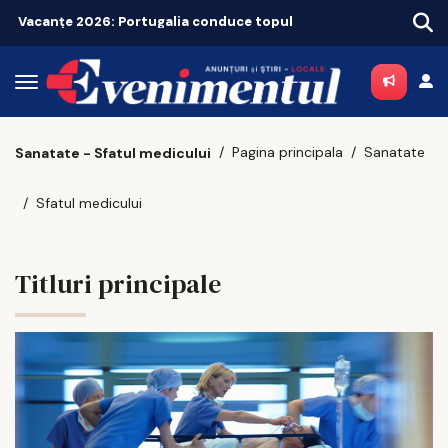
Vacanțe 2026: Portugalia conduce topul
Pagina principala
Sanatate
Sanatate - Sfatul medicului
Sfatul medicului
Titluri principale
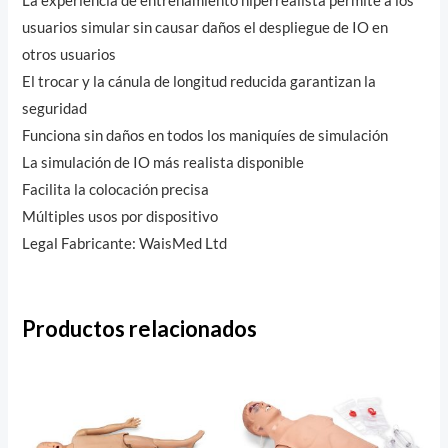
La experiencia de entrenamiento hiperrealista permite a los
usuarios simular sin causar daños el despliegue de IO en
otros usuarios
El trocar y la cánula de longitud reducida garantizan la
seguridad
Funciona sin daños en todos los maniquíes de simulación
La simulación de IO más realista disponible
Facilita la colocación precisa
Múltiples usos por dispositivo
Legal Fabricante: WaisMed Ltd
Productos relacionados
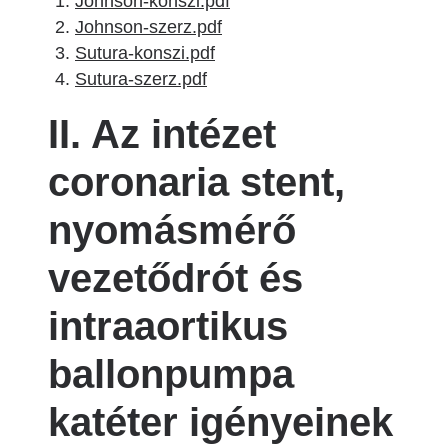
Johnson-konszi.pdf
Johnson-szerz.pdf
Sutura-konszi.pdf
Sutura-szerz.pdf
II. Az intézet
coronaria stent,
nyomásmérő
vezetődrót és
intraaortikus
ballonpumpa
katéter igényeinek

* * * * * * *

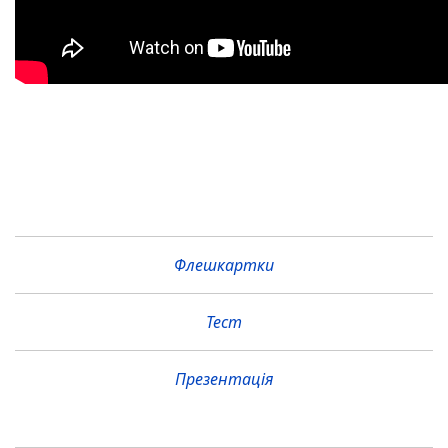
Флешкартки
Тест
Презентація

* * * * * * *

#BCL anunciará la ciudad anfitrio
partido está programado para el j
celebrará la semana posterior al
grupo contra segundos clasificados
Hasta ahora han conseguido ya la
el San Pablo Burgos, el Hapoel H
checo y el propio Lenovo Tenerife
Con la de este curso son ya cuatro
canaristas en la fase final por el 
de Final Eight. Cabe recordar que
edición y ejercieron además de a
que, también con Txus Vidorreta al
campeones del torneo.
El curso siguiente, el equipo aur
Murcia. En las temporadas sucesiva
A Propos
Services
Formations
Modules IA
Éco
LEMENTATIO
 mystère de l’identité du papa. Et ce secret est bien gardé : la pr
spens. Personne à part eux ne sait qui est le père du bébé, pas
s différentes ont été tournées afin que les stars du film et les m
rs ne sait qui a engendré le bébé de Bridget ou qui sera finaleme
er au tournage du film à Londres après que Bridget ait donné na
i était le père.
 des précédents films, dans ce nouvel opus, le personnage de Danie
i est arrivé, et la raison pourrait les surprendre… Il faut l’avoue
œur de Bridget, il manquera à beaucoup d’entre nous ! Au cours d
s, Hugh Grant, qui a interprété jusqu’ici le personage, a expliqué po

* * * * * * *

- What you need to do:
As listed above, the lines from the line with "canaristas en la fase final por el" to the line with "s, Hugh Grant, qui" are to be echoed exactly, with both ends included and nothing added.

- Result:
canaristas en la fase final por el 
de Final Eight. Cabe recordar que
edición y ejercieron además de a
que, también con Txus Vidorreta al
campeones del torneo.
El curso siguiente, el equipo aur
Murcia. En las temporadas sucesiva
A Propos
Services
Formations
Modules IA
Éco
LEMENTATIO
 mystère de l’identité du papa. Et ce secret est bien gardé : la pr
spens. Personne à part eux ne sait qui est le père du bébé, pas
s différentes ont été tournées afin que les stars du film et les m
rs ne sait qui a engendré le bébé de Bridget ou qui sera finaleme
er au tournage du film à Londres après que Bridget ait donné na
i était le père.
 des précédents films, dans ce nouvel opus, le personnage de Danie
i est arrivé, et la raison pourrait les surprendre… Il faut l’avoue
œur de Bridget, il manquera à beaucoup d’entre nous ! Au cours d
s, Hugh Grant, qui a interprété jusqu’ici le personage, a expliqué po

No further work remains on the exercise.